Tag Archives: Mi-2U

Training Helo Pilots at Syzran

 

SVVAUL Cadet in a Simulator

Krasnaya zvezda often profiles parts of the Russian military, and on 30 July, it interviewed the Chief of the Syzran Higher Military Aviation School for Pilots (SVVAUL or СВВАУЛ), Colonel Nikolay Yartsev.  Yartsev is a 1984 graduate of the school, a Hero of the Russian Federation, an Honored Military Pilot of the RF, and Pilot-Sniper.

SVVAUL is Russia’s sole higher military educational institution for helicopter pilot training.  In its various incarnations, it’s existed for 70 years.  It trains helicopter pilots for the Air Forces, Navy, and other ‘power’ ministries and departments.  It’s a 5-year commissioning school, so some of the initial two years isn’t particularly specific to helicopter training. 

Asked if the current level of cadet training in the school meets the demands of the time, Yartsev points out that SVVAUL is accredited through 2012 and fulfills the ‘state order’ for military specialists in helicopter aviation.  It is fully staffed with professors and instructors; more than half have scholarly credentials.  All have great teaching experience, and many have not only years of service in operational forces, but also long combat experience.

Yartsev goes on to say SVVAUL can train 1,500 cadets simultaneously.  Its faculties have displays, mock-ups, and examples of weapons and equipment that support the practical direction of student training.

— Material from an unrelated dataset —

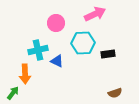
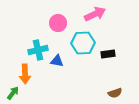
pink circle: moved 2 px right
blue triangle: rotated 16 degrees counterclockwise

Yartsev says, thanks to the Air Forces, two years ago the school got a modern Mi-24 simulator, and this year an even more modern one.  It’s supposed to get two more simulators, a KT-24P and Mi-8.

The school has an 8-hectare field training base including 3 airfields for its 3 training-helicopter regiments.  In their third year, cadets learn to fly the Mi-2U, and SVVAUL is preparing to switch to the Ansat-U for primary training.

In their fourth and fifth years, students fly Mi-24 and Mi-8 helicopters.  They get 35 hours as pilot and 10 as pilot-navigator (operator) in this phase of training.  Yartsev says in 2009 the average cadet graduated with 135 flight hours, but a few got about 250 hours along with their third class pilot’s qualification.

Yartsev describes the Russian helicopter pilots’ experience in the Afghan war.  He says the USSR lost 333 helicopters and hundreds of pilots and crew members.  Twelve SVVAUL graduates became Heroes of the Soviet Union.  Thirty became Heroes of the Russian Federation while in combat in the North Caucasus.

Information available about Fort Rucker, home of the U.S. Army’s helicopter school, provides an interesting contrast.  Fort Rucker trains current officers and warrants to become rotary-wing pilots in as little as 9 months.  The program may train as many as 4,000 student pilots every year.  It looks like each student gets over 200 hours flying a TH-67 trainer and 70 hours in simulators, before even beginning many hours of advanced flight training in whichever specific combat helicopter they’ll eventually fly.  U.S. Army aviation has over 100 simulators in use and dozens in procurement.